Dass die Dschihadisten womöglich Giftgas einsetzen würden, war bei der Bundeswehr schon länger befürchtet worden. Nach Informationen der “Welt” hatte die Bundeswehr schon Wochen vor dem IS-Angriff im August die sogenannten ABC-Lage (ABC: atomare, biologische oder chemische Kampfstoffe) für die Truppe verschärft. Hintergrund waren Erkenntnisse der Geheimdienste über potenzielle Chemiewaffenbestände des IS. Daraufhin entschied das Verteidigungsministerium außerdem, zwei ABC-Abwehrstabsoffiziere vom 30. August bis zum 6. September zur Beratung der Bundeswehr-Ausbilder in den Nordirak zu entsenden.”Die in Erbil eingesetzten deutschen Soldaten verfügen über ABC-Schutzmasken mit Filter, die auch gegen technische industrielle Gase wie Chlor zuverlässig schützen”, heißt es dazu im Verteidigungsministerium. Die Bundeswehr habe außerdem etwa 1000 Schutzmasken an die Peschmerga verteilt. Eine Vorsichtsmaßnahme, die sich jetzt bewähren könnte. Auch in der Ausbildung der Peschmerga-Kämpfer wird mittlerweile das Risiko durch Chemiewaffen berücksichtigt. Denn auch künftig dürften die IS-Terroristen keinerlei Skrupel haben, ihre erbeuteten Giftgase auch wirklich einzusetzen. Erst am vergangenen Sonntag sollen die Dschihadisten eine mit Chemikalien bestückte Rakete nördlich von Mossul auf kurdische Kämpfer gefeuert haben. Gelber Rauch sei aufgestiegen, teilte ein Peschmerga-Sprecher mit. Ein Milizionär sei verletzt in ein Krankenhaus eingeliefert worden.
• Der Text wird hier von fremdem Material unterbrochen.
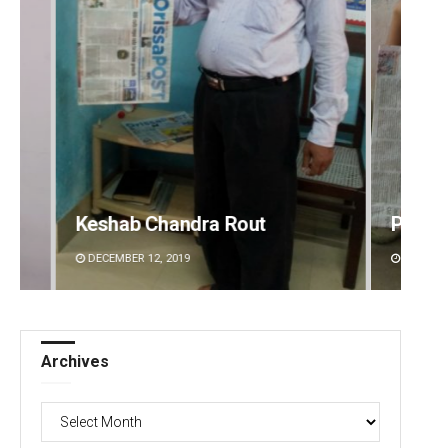
Pratik Kumar
Jyots
DECEMBER 12, 2019
DECEMBE
Archives
Archives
Die Terrorgruppe IS hat den Einsatz derartiger Waffen offiziell bislang weder bestritten offen bekannt. Der niederländische IS-Dschihadist Israfil Yilmaz macht allerdings keinen Hehl daraus. “Das Regime setzt tagtäglich chemische Waffen gegen uns ein”, schrieb er am Sonntag in einem Internet-Beitrag. “Aber wenn der IS sie erbeutet und sie dann einsetzt, ist das plötzlich ein riesiges Problem? Bekämpfe sie, wie sie dich bekämpfen.”